Yesterday also saw a new report released by Harvard University in conjunction with multiple affiliated institutions. It states that the United States would need to deliver over five million tests per day by early June, scaling up to 20 million by late July, to sufficiently test two to six percent of the population and provide sufficient capacity to test its essential workers.
Since April 6, the US has performed only some 150,000 tests per day, despite the repeated boasting by the White House that it has conducted millions of tests. The shortfall in testing is multifaceted—supply chain issues, inadequate testing centers, non-validated tests, a shortage of the necessary reagents for PCR testing and appropriate swabs. Additionally, because the tests were permitted for public use by the FDA under emergency measures, they have yet to be validated, and many in the health community have voiced concerns over false-negative tests.
At Monday’s White House Press conference, Lieutenant General Todd T. Semonite, commanding general of the US Army Corps of Engineers, gave a briefing on the building of field hospitals at various locations around the country, such as McCormick Place in Chicago, Miami Beach Convention Center, Colorado Convention Center, TCF Center in Detroit and Javits Center in New York. These are densely populated urban centers.
Many of these hospitals stand ready and empty. It is clear that the government is preparing for the second wave of casualties. The director-general of the World Health Organization, Dr. Tedros Adhanom Ghebreyesus, said on Monday, “The worst is yet to come.”
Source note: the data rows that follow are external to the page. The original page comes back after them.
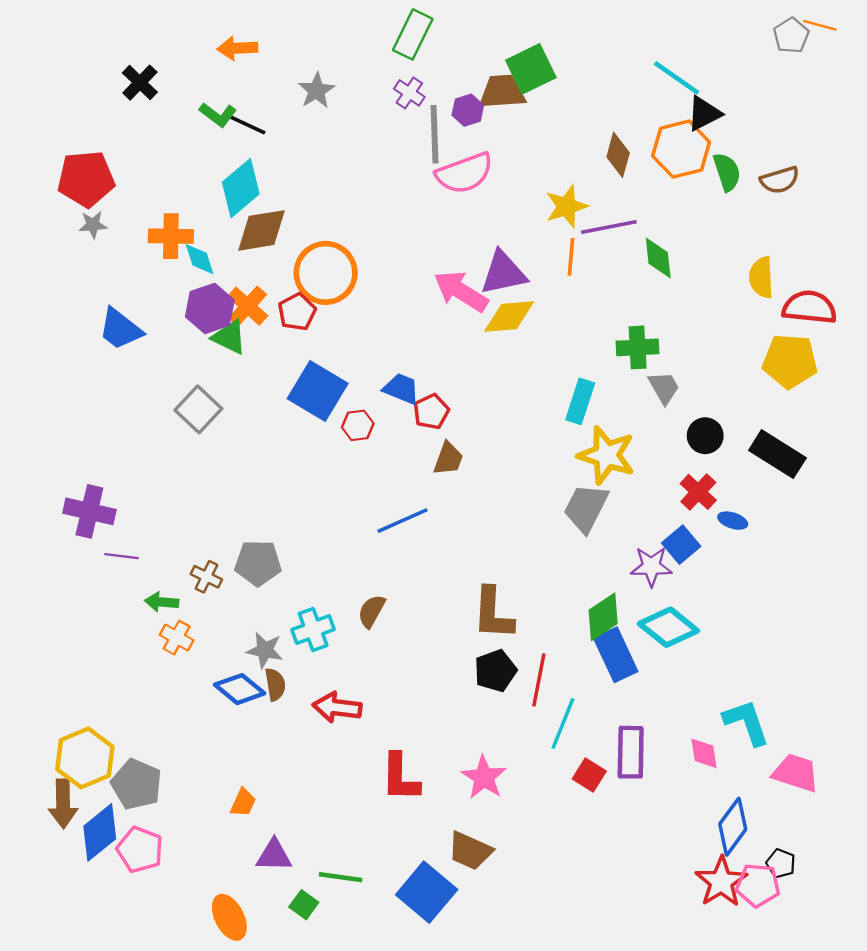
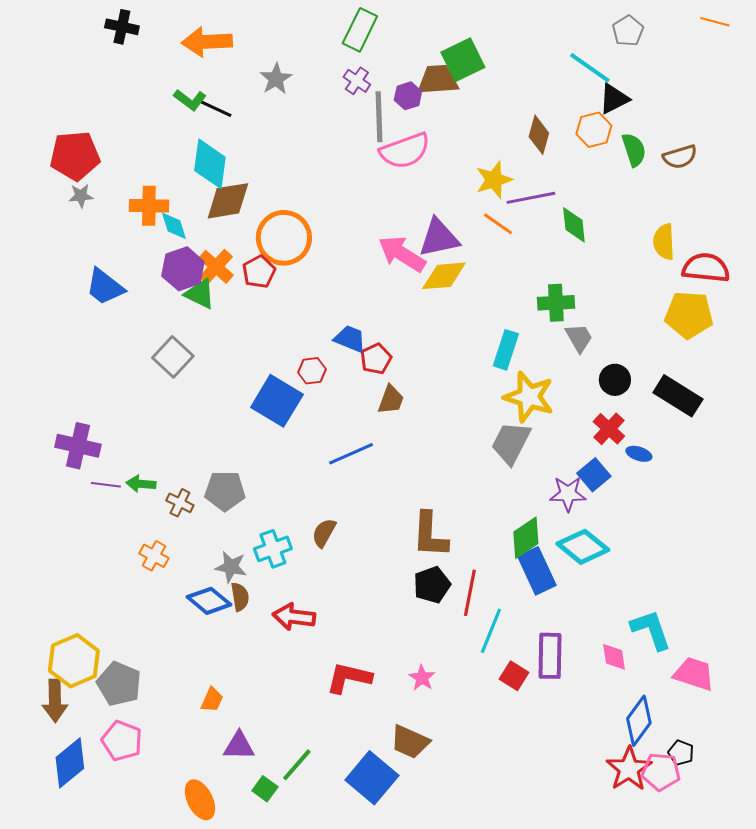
gray pentagon: (791, 36) -> (628, 31), moved
orange arrow: (237, 48) -> (207, 42), size x1.4
black cross: (140, 83) -> (122, 27), moved, turned -32
orange hexagon: (681, 149) -> (594, 130), size x0.7
cyan diamond: (241, 188) -> (210, 164), turned -42
orange line: (571, 257) -> (498, 224), turned -60
blue square: (318, 391) -> (277, 401), moved
green arrow: (162, 602) -> (141, 484), moved
red L-shape: (400, 777) -> (349, 678), turned 102
pink star: (484, 777) -> (422, 678), size x0.7
blue diamond: (100, 832) -> (70, 763), moved
green line: (341, 877) -> (297, 765), turned -57

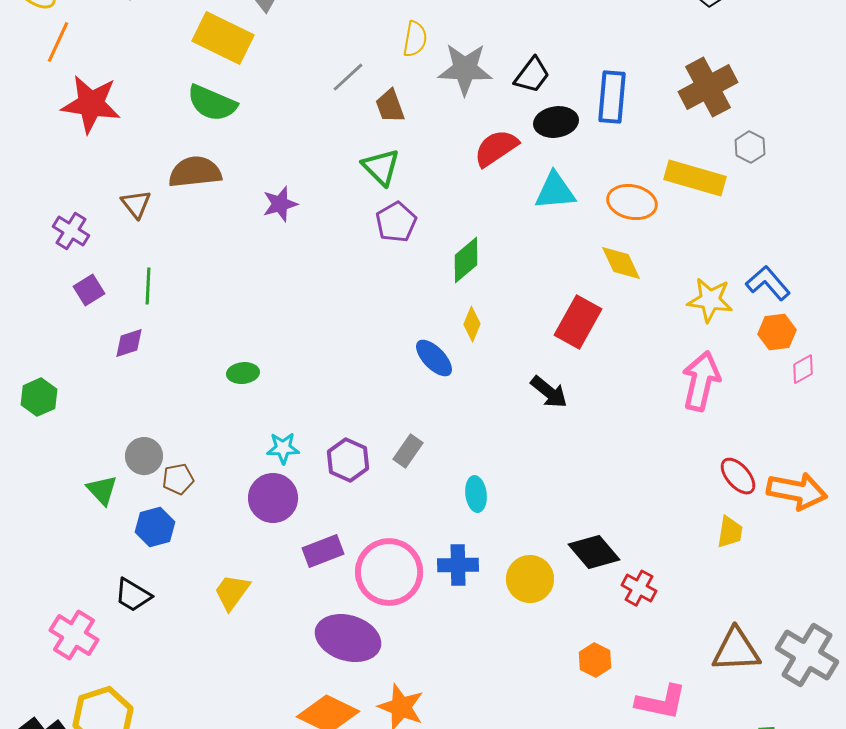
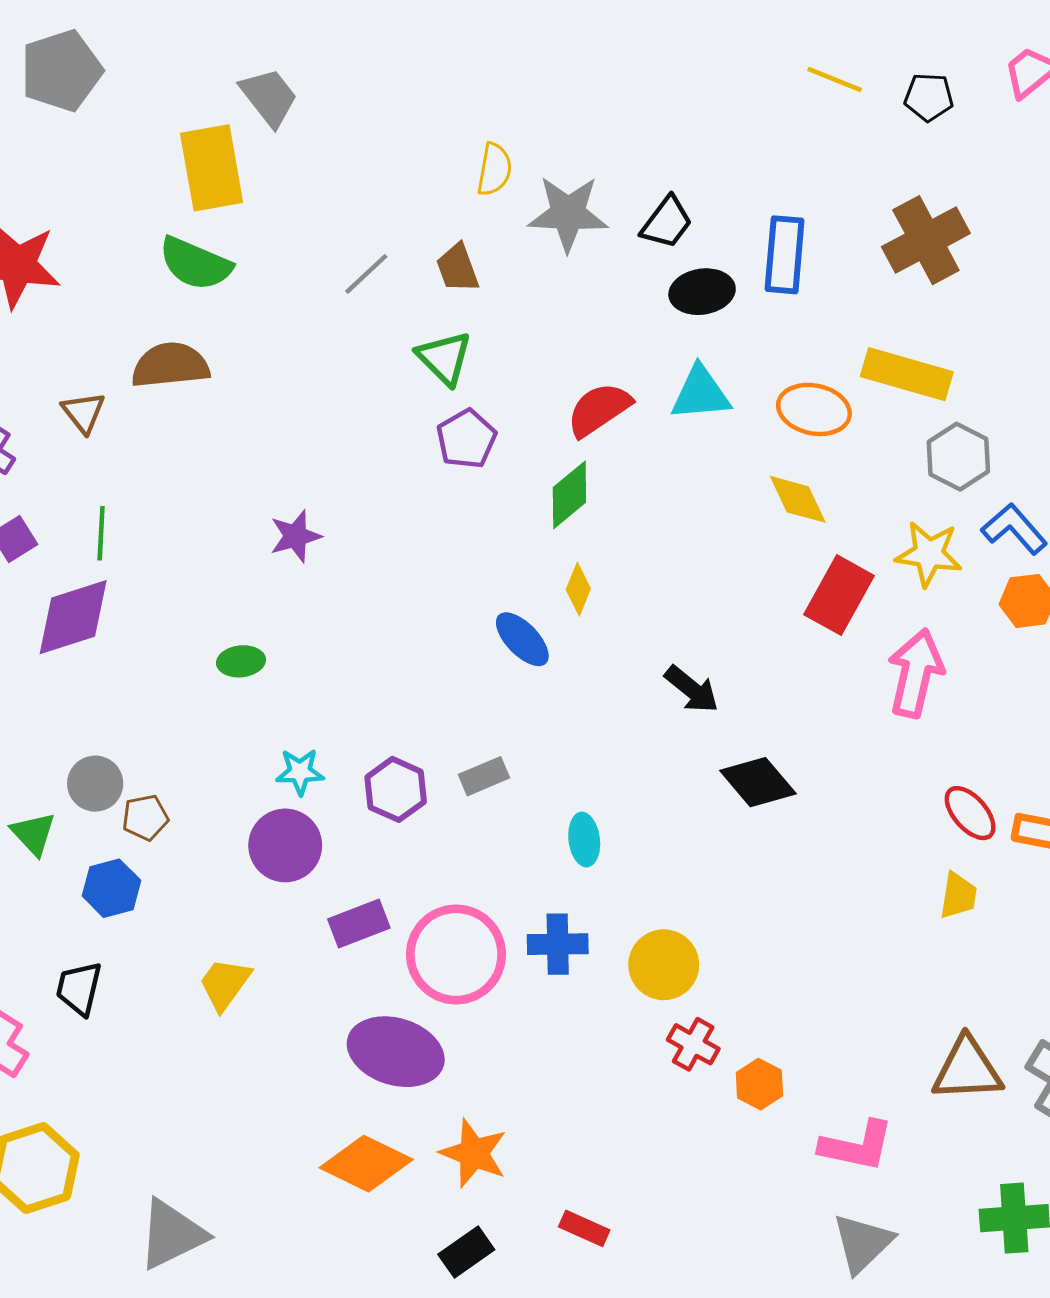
yellow rectangle: (223, 38) -> (212, 168), turned 54
gray line: (348, 77) -> (366, 274), moved
gray hexagon: (750, 147) -> (958, 457), moved, size x1.4
red semicircle: (496, 148) -> (599, 409), moved
purple star: (280, 204) -> (296, 536), moved
red rectangle: (578, 322) -> (839, 595), moved
purple diamond: (129, 343) -> (73, 617), size x1.8
gray rectangle: (408, 451) -> (484, 776), turned 32
black diamond: (594, 552) -> (758, 782), moved
red cross: (639, 588) -> (693, 1044), moved
black trapezoid: (133, 595) -> (79, 988), turned 72

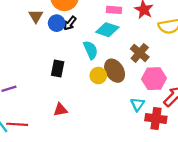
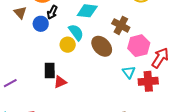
blue circle: (57, 23) -> (41, 24), moved
black rectangle: (58, 69) -> (50, 70), moved
yellow circle: (98, 76) -> (68, 45), moved
red triangle: (60, 110) -> (60, 82), moved

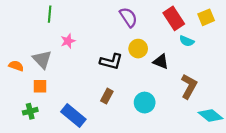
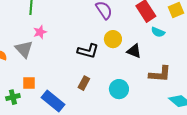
pink star: (68, 41) -> (40, 32), moved
orange square: (40, 86) -> (29, 83), moved
brown L-shape: (189, 86) -> (160, 74), turned 65

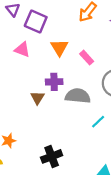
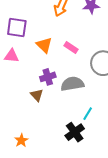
cyan line: (98, 122) -> (88, 114), moved
black cross: (52, 156) -> (75, 132), moved

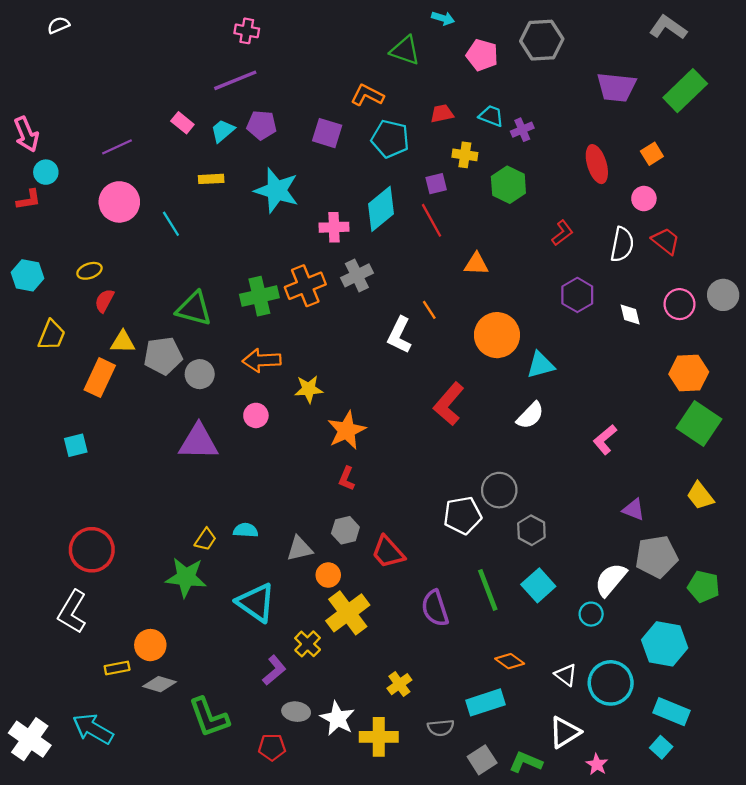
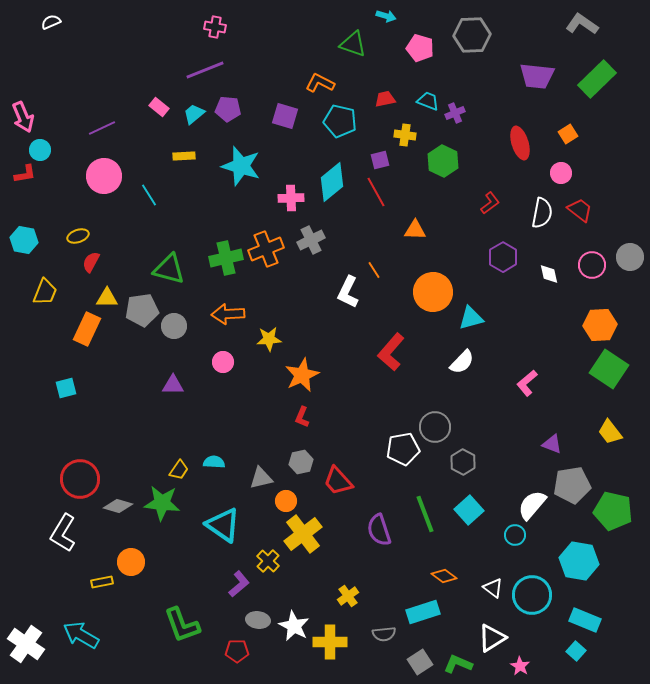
purple triangle: (199, 442) -> (173, 385), size x0.6
green pentagon: (704, 586) -> (613, 511), size x1.4
gray diamond: (159, 684) -> (118, 506), moved

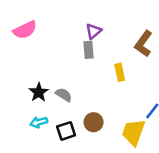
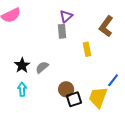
gray semicircle: (64, 95) -> (42, 67), turned -72
cyan arrow: (39, 122) -> (22, 89), turned 104
black square: (66, 131) -> (74, 99), moved

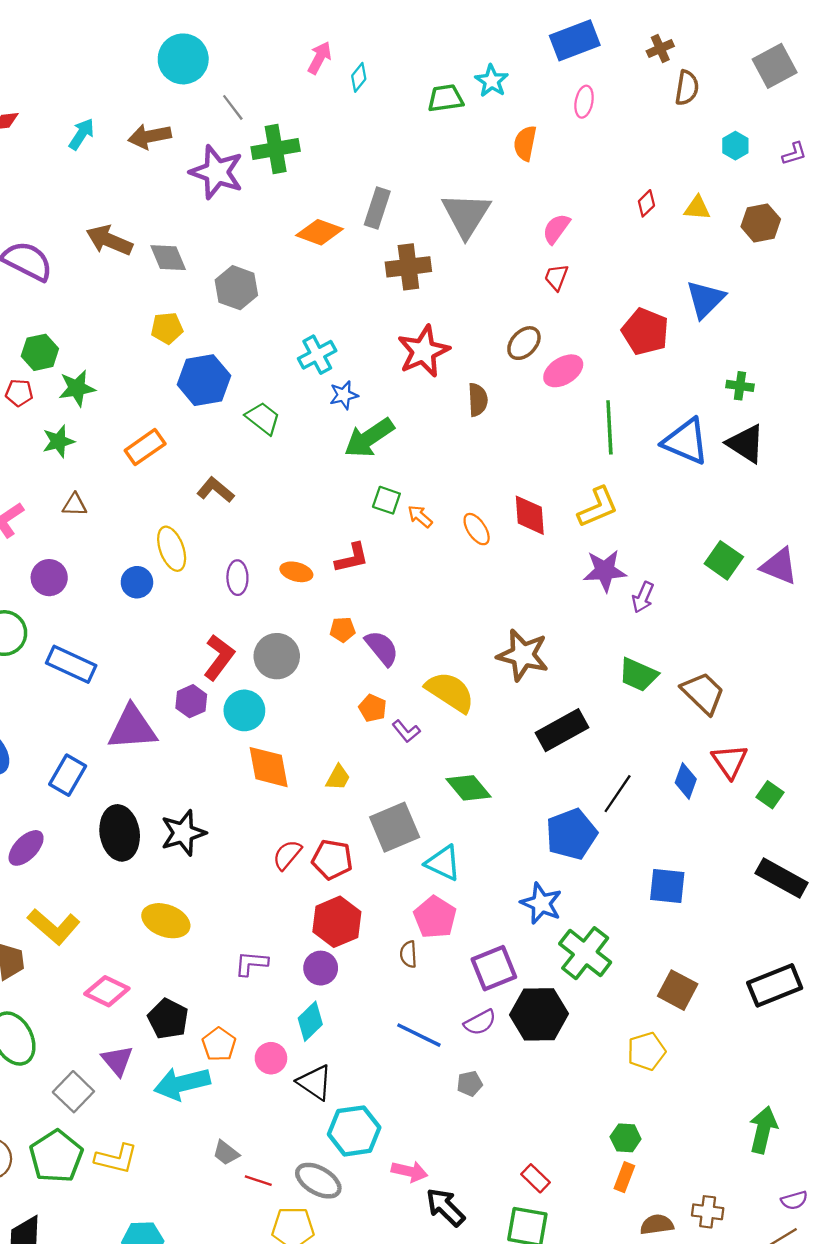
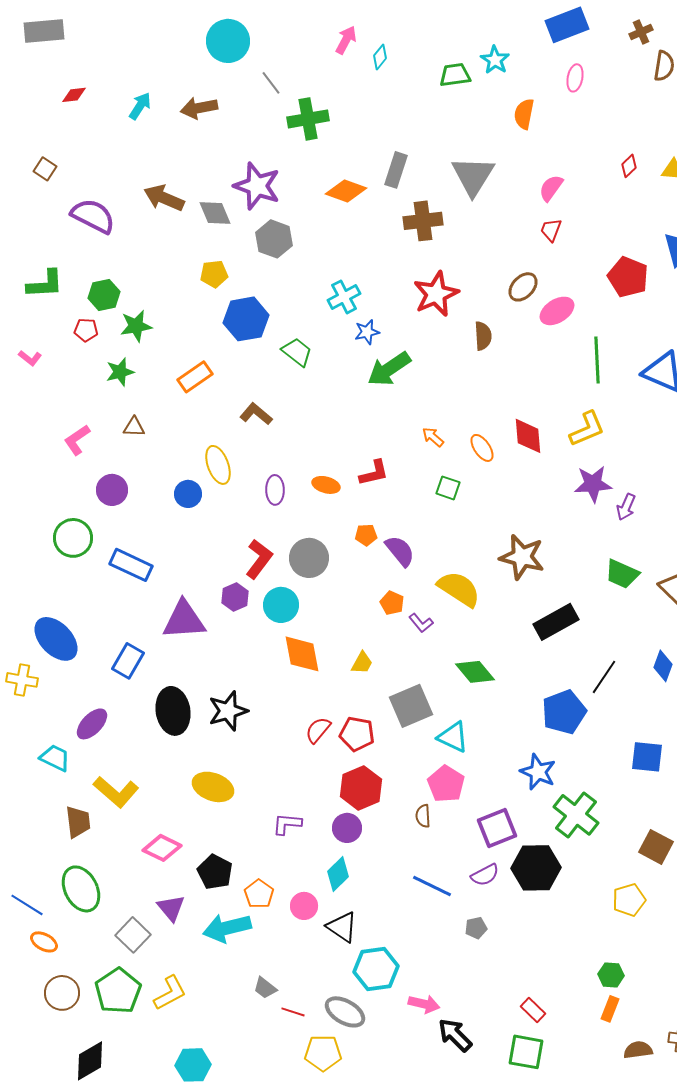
purple star: (217, 172) -> (257, 186), moved
green square: (386, 500) -> (448, 488), moved
yellow L-shape: (116, 1159) -> (170, 993), turned -42

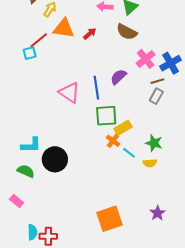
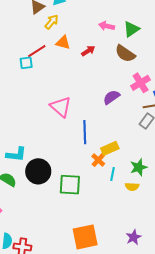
orange triangle: (64, 28) -> (63, 43), size x0.7
blue line: (96, 88) -> (85, 132), moved
green square: (106, 116) -> (70, 185), moved
green star: (154, 143) -> (139, 167), turned 30
cyan line: (129, 153) -> (113, 174), turned 56

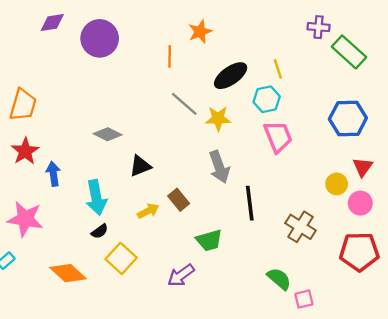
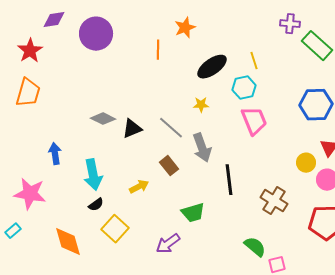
gray line: (184, 104) -> (171, 128), moved
yellow star: (218, 118) -> (201, 105), size x0.7
red star: (25, 151) -> (30, 51), moved
black triangle: (140, 166) -> (132, 129), moved
brown rectangle: (179, 200) -> (169, 166), moved
orange diamond: (68, 273) -> (68, 242), turned 32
Meanwhile, much of the focus of the media and the political establishment is on the completion of negotiations to push through yet another round of bipartisan corporate bailouts, in the form of an additional $450 billion centered on the cynically misnamed “Paycheck Protection Program.”
With each passing day it becomes clearer to millions of workers in the US and around the world that there is a total divergence in interests between the great bulk of humanity and the tiny, parasitic elite that dominates the world economy and its political establishments. The struggle to put an end to capitalism and establish socialism is literally a matter of life and death.